*** Dataset Section Begins ***
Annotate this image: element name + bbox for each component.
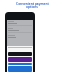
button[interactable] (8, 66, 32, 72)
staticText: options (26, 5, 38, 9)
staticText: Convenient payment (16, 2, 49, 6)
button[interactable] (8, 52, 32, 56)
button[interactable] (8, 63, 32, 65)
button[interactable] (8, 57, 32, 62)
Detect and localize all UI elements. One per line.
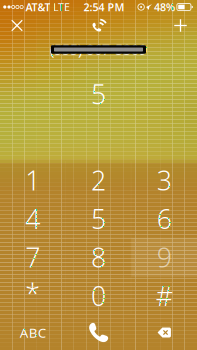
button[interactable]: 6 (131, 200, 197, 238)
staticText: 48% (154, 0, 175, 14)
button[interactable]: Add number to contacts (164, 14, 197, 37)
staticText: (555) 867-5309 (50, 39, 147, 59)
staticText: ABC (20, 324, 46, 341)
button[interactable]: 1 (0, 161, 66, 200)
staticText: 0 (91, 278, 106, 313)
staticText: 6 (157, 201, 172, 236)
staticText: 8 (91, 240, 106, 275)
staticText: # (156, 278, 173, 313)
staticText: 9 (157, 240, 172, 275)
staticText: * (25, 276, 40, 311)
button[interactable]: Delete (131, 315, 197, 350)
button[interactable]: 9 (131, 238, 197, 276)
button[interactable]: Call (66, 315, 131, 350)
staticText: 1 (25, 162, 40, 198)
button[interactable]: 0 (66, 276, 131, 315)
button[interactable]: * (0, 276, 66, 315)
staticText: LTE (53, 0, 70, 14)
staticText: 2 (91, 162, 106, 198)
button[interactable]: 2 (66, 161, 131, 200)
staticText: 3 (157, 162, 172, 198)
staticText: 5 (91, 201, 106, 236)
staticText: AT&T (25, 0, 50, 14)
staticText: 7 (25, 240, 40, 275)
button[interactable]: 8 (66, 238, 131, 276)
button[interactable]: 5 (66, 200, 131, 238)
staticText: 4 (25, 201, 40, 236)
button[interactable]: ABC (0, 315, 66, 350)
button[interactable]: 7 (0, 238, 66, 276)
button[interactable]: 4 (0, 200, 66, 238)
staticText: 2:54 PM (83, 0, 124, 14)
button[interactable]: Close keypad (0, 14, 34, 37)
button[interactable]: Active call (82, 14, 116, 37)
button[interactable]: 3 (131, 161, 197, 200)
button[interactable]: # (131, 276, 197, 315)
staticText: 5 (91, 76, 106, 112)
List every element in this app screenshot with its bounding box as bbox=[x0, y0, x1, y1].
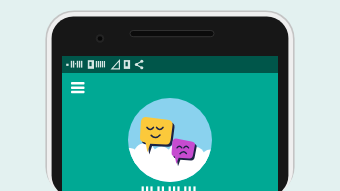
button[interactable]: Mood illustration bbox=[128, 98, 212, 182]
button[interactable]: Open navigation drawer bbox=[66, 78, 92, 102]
*** Dataset Section Ends ***
- Directions -
Looking at the entries above, count the lines that contain the string "bbox", then give the number and nothing else.

- Answer for the task -
4